(860)小倉尚継 論述集 その31 |
2011年 2月 6日(日) |
【自己表現を育てる合唱指導 その5】
●作曲者の立場で
昭和63年度NHK全国学校音楽コンクール全国大会で、またしても八戸市立根城中学校が金賞を獲得、自由曲は私の「あいや節幻想曲」でした。
この曲は津軽民謡あいや節の持つ、もの凄いエネルギーの躍動感と郷愁を基調とし、暗く沈んだ出稼ぎ事故、それを振り払うネブタ囃子の爆発を織りまぜたものです。
根城中の生徒達は、この曲を実に見事に歌い上げてくれたのでした。
まっすぐで洗練された歌声と、野性的なかけ声との使い分けがすばらしいのです。美しさに凄みが加わった合唱と言ってもよいでしょう。

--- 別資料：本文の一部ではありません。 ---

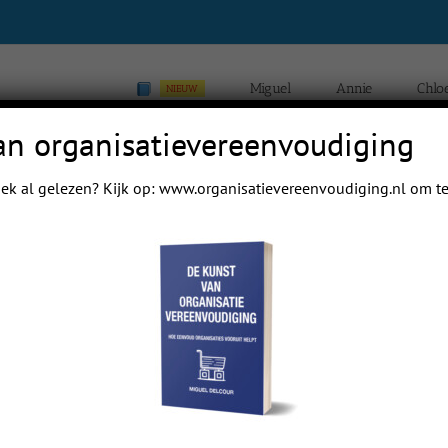
Miguel
Annie
Chlo
NIEUW
an organisatievereenvoudiging
ek al gelezen? Kijk op:
www.organisatievereenvoudiging.nl
om te
Home
B
Previous
Next
 mail papa even.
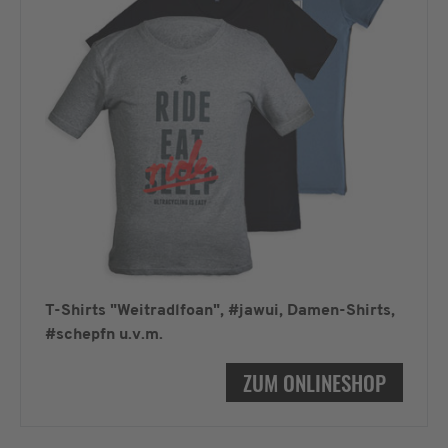
T-Shirts "Weitradlfoan", #jawui, Damen-Shirts,
#schepfn u.v.m.
ZUM ONLINESHOP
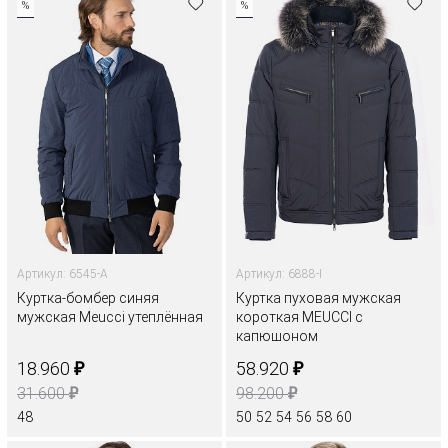
%
%
Артикул: 6545-A
Артикул: 6888-I
Куртка-бомбер синяя
Куртка пуховая мужская
мужская Meucci утеплённая
короткая MEUCCI с
капюшоном
₽
₽
18.960
58.920
₽
₽
31.600
98.200
48
50
52
54
56
58
60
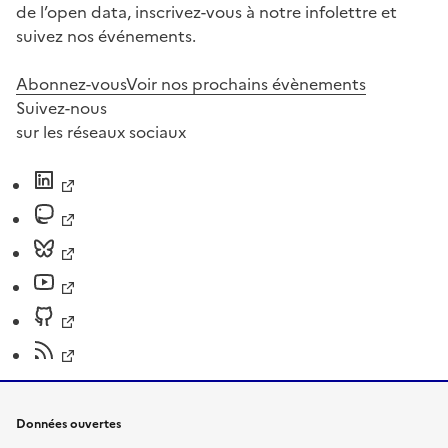
de l’open data, inscrivez-vous à notre infolettre et
suivez nos événements.
Abonnez-vous
Voir nos prochains évènements
Suivez-nous
sur les réseaux sociaux
Données ouvertes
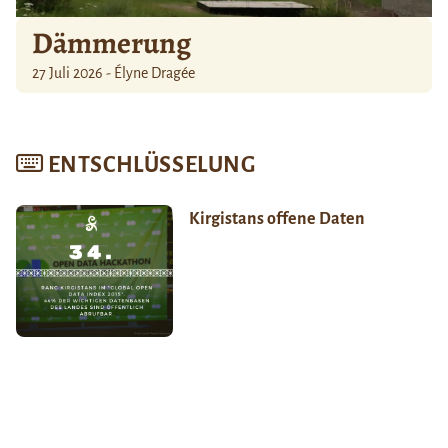
Dämmerung
27 Juli 2026 - Élyne Dragée
ENTSCHLÜSSELUNG
Kirgistans offene Daten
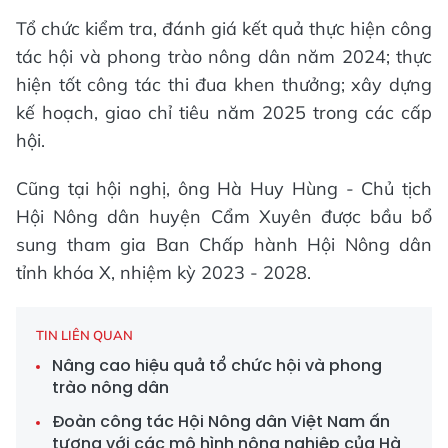
Tổ chức kiểm tra, đánh giá kết quả thực hiện công
tác hội và phong trào nông dân năm 2024; thực
hiện tốt công tác thi đua khen thưởng; xây dựng
kế hoạch, giao chỉ tiêu năm 2025 trong các cấp
hội.
Cũng tại hội nghị, ông Hà Huy Hùng - Chủ tịch
Hội Nông dân huyện Cẩm Xuyên được bầu bổ
sung tham gia Ban Chấp hành Hội Nông dân
tỉnh khóa X, nhiệm kỳ 2023 - 2028.
TIN LIÊN QUAN
Nâng cao hiệu quả tổ chức hội và phong
trào nông dân
Đoàn công tác Hội Nông dân Việt Nam ấn
tượng với các mô hình nông nghiệp của Hà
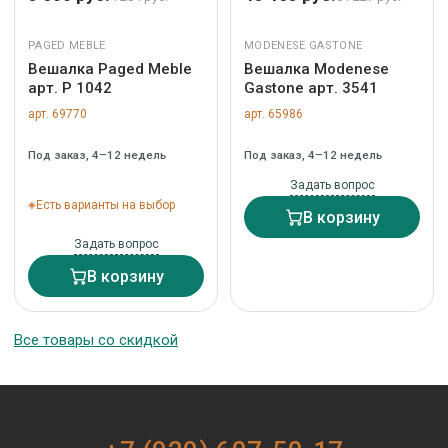
PAGED MEBLE
MODENESE GASTONE
Вешалка Paged Meble
Вешалка Modenese
арт. P 1042
Gastone арт. 3541
арт. 69770
арт. 65986
Под заказ, 4–12 недель
Под заказ, 4–12 недель
Задать вопрос
Есть варианты на выбор
В корзину
Задать вопрос
В корзину
Все товары со скидкой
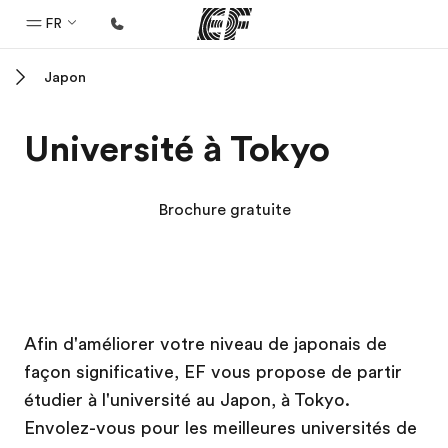
FR
Japon
Accueil
Bienvenue chez EF
Université à Tokyo
Programmes
Nos offres
Brochure gratuite
Bureaux
Trouver un bureau
A propos de nous
Campus EF
Campus EF
Campus EF
Campus EF
Afin d'améliorer votre niveau de japonais de
Qui sommes-nous ?
façon significative, EF vous propose de partir
EF recrute
étudier à l'université au Japon, à Tokyo.
Rejoignez nos équipes
Envolez-vous pour les meilleures universités de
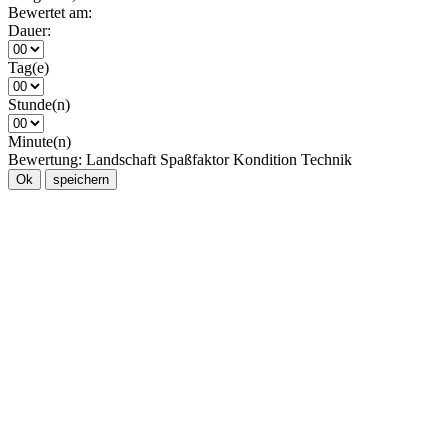
Bewertet am:
Dauer:
Tag(e)
Stunde(n)
Minute(n)
Bewertung:
Landschaft
Spaßfaktor
Kondition
Technik
Ok
speichern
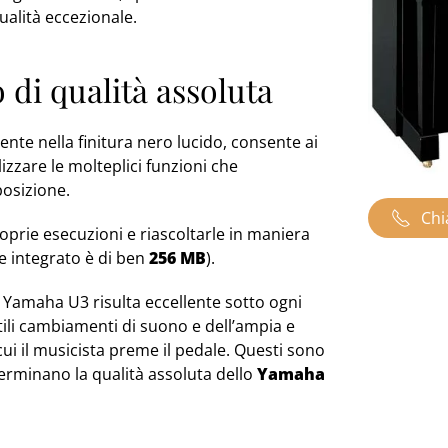
qualità eccezionale.
di qualità assoluta
ente nella finitura nero lucido, consente ai
lizzare le molteplici funzioni che
osizione.
Chi
roprie esecuzioni e riascoltarle in maniera
e integrato è di ben
256 MB
).
o Yamaha U3 risulta eccellente sotto ogni
ttili cambiamenti di suono e dell’ampia e
 il musicista preme il pedale. Questi sono
terminano la qualità assoluta dello
Yamaha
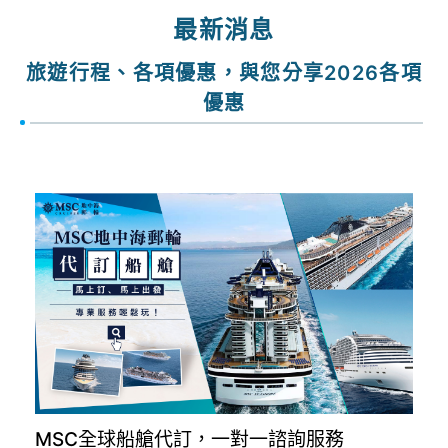
出發期間
找行程
最新消息
旅遊行程、各項優惠，與您分享2026各項
優惠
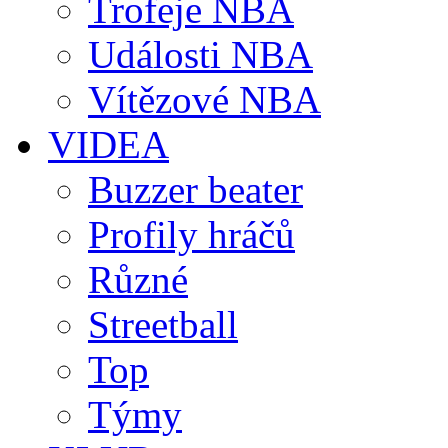
Trofeje NBA
Události NBA
Vítězové NBA
VIDEA
Buzzer beater
Profily hráčů
Různé
Streetball
Top
Týmy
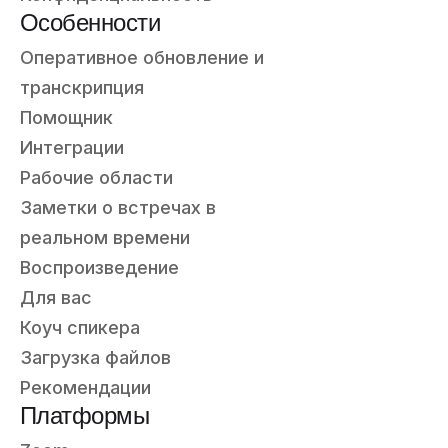
Особенности
Оперативное обновление и
транскрипция
Помощник
Интеграции
Рабочие области
Заметки о встречах в
реальном времени
Воспроизведение
Для вас
Коуч спикера
Загрузка файлов
Рекомендации
Платформы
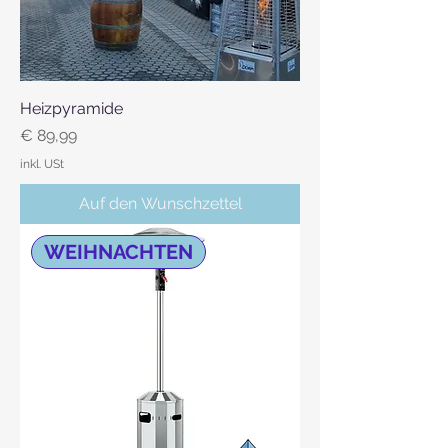
Heizpyramide
Preis
€ 89,99
inkl. USt
Auf den Wunschzettel
WEIHNACHTEN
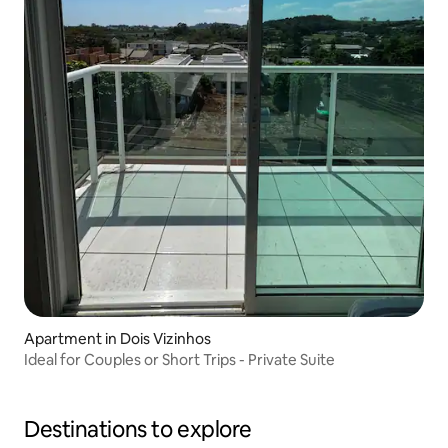
Apartment in Dois Vizinhos
Ideal for Couples or Short Trips - Private Suite
Destinations to explore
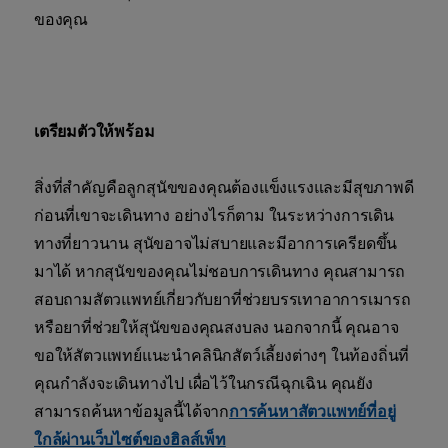
ของคุณ
เตรียมตัวให้พร้อม
สิ่งที่สำคัญคือลูกสุนัขของคุณต้องแข็งแรงและมีสุขภาพดี
ก่อนที่เขาจะเดินทาง อย่างไรก็ตาม ในระหว่างการเดิน
ทางที่ยาวนาน สุนัขอาจไม่สบายและมีอาการเครียดขึ้น
มาได้ หากสุนัขของคุณไม่ชอบการเดินทาง คุณสามารถ
สอบถามสัตวแพทย์เกี่ยวกับยาที่ช่วยบรรเทาอาการเมารถ
หรือยาที่ช่วยให้สุนัขของคุณสงบลง นอกจากนี้ คุณอาจ
ขอให้สัตวแพทย์แนะนำคลินิกสัตว์เลี้ยงต่างๆ ในท้องถิ่นที่
คุณกำลังจะเดินทางไป เผื่อไว้ในกรณีฉุกเฉิน คุณยัง
สามารถค้นหาข้อมูลนี้ได้จาก
การค้นหาสัตวแพทย์ที่อยู่
ใกล้ผ่านเว็บไซต์ของฮิลส์เพ็ท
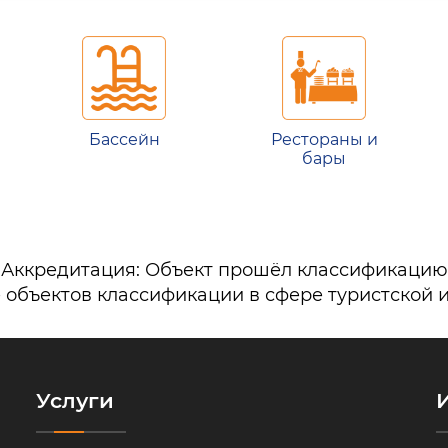
Бассейн
Рестораны и
бары
Аккредитация: Объект прошёл классификацию
 объектов классификации в сфере туристской 
Услуги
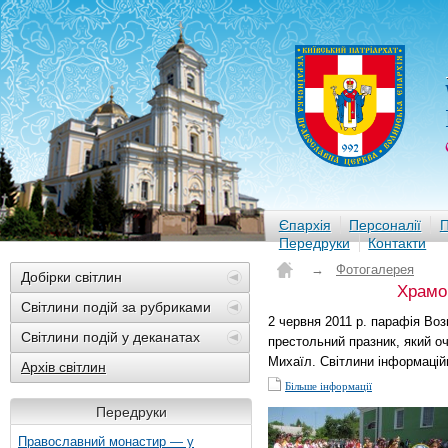
Єпархія
Персоналії
П
Передруки
Контакти
→
Фотогалерея
Добірки світлин
Храмов
Світлини подій за рубриками
2 червня 2011 р. парафія Воз
Світлини подій у деканатах
престольний празник, який о
Михаїл. Світлини інформаційн
Архів світлин
Більше інформації
Передруки
Православний монастир — у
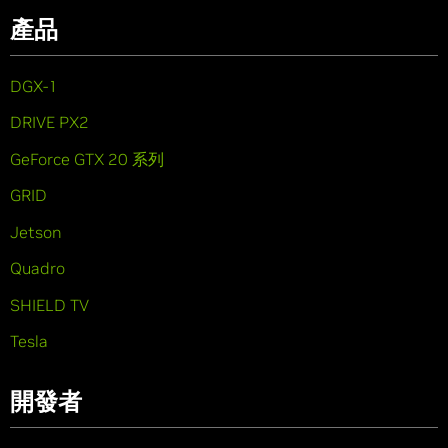
產品
DGX-1
DRIVE PX2
GeForce GTX 20 系列
GRID
Jetson
Quadro
SHIELD TV
Tesla
開發者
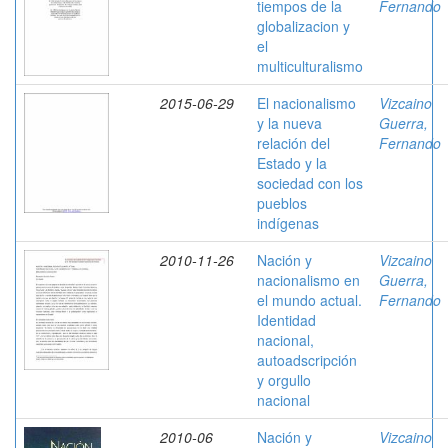
tiempos de la
Fernando
globalizacion y
el
multiculturalismo
2015-06-29
El nacionalismo
Vizcaino
y la nueva
Guerra,
relación del
Fernando
Estado y la
sociedad con los
pueblos
indígenas
2010-11-26
Nación y
Vizcaino
nacionalismo en
Guerra,
el mundo actual.
Fernando
Identidad
nacional,
autoadscripción
y orgullo
nacional
2010-06
Nación y
Vizcaino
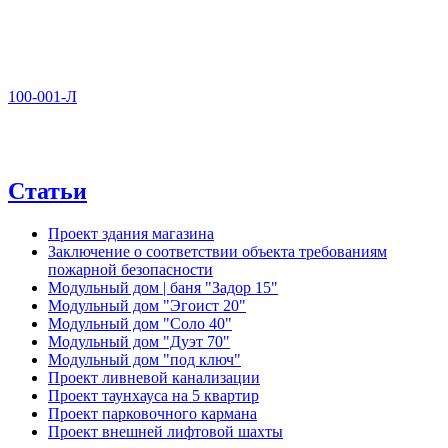
100-001-Л
Статьи
Проект здания магазина
Заключение о соответствии объекта требованиям
пожарной безопасности
Модульный дом | баня "Задор 15"
Модульный дом "Эгоист 20"
Модульный дом "Соло 40"
Модульный дом "Дуэт 70"
Модульный дом "под ключ"
Проект ливневой канализации
Проект таунхауса на 5 квартир
Проект парковочного кармана
Проект внешней лифтовой шахты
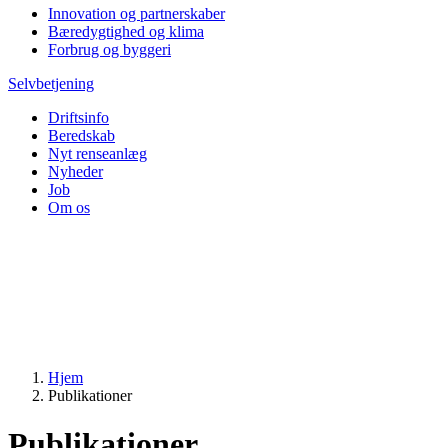
Innovation og partnerskaber
Bæredygtighed og klima
Forbrug og byggeri
Selvbetjening
Driftsinfo
Beredskab
Nyt renseanlæg
Nyheder
Job
Om os
Hjem
Publikationer
Publikationer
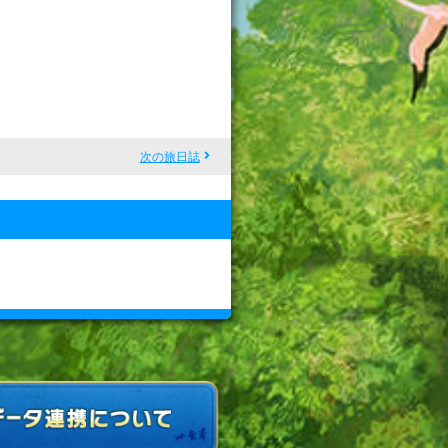
次の旅日誌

こんな表現をしてくださる先生と生徒のみなさんに、脱帽し感謝しなければいけません。あの歌唱力は研ぎ澄まされた表現力と言ってもよいと思います。
(つづく)
|
(861)小倉尚継 論述集 その32 |
2011年 2月14日(月) |
【自己表現を育てる合唱指導 その6】
◆そのA 表現力を育てる
●美しい表現の要素
(1)陽と陰
音楽は、にぎやかなばかりでは美しくありません。
静かなばかりでも満足できないでしょう。日常生活と同じで「動と静」、あるいは自然の地形と同じで「山と谷」、いうなれば「陽と陰」の入り混じったところに深い美しさ、合唱の命を感じ取ることができます。
「陰影の濃い演奏」と言いかえることもできますが、単純な2部合唱でも斉唱でも、美しく表現できる大切な要素です。
充実したフレーズ感とかブレスのつなぎにもかかわってきますが、高校生にとってもごく簡単に理解でき、育てることができます。
(つづく)
|
(862)小倉尚継 論述集 その33 |
2011年 2月20日(日) |
【自己表現を育てる合唱指導 その7】
◆そのA 表現力を育てる
●美しい表現の要素
(2)美しさの強調
一曲の合唱曲の中に、必ず特に美しい部分があるはずです。
強いところ静かなところ、和音の変わり目、リズム型の変わり目など、どこかにその部分を見つけ出しましょう。
美しい部分は誰しも長く聴いていたいものです。
逆効果でない限り、その部分を強調して聴かせましょう。
実時間は長くできない場合でも、心理的に長く聴かせる工夫をしたいものです。どこがそのポイントか、生徒達はいち早くそれを発見してくれるでしょう。
その発見は表現のすぐ隣にあるものです。
(つづく)
|
(863)小倉尚継 論述集 その34 |
2011年 2月27日(日) |
【自己表現を育てる合唱指導 その8】
◆そのA 表現力を育てる
●美しい表現の要素
(3)色つき発声
「歌は小さなドラマである」とはよく言ったもので、ドラマを表現するために様々な声を使ってみましょう。
白黒映画から天然色映画に変わった、あの時代の衝撃には及ばないにしても、声質の変化によって、合唱表現の幅は確実に広がります。
演奏会やコンクール批評でも、しばしば似たようなことに出会いますが、自信に満ちたff、暖かく包み込むようなmf、吸い込まれそうになるp、泣いてしまいそうなppなど、その場面に応じた色を考えることはとても楽しく必要なことです。
前述(「小倉尚継論述集その30・31」を参照)の「聖霊降臨の村祭り」や「あいや節幻想曲」では、この色の付いた発声を活用した演奏だったと思っています。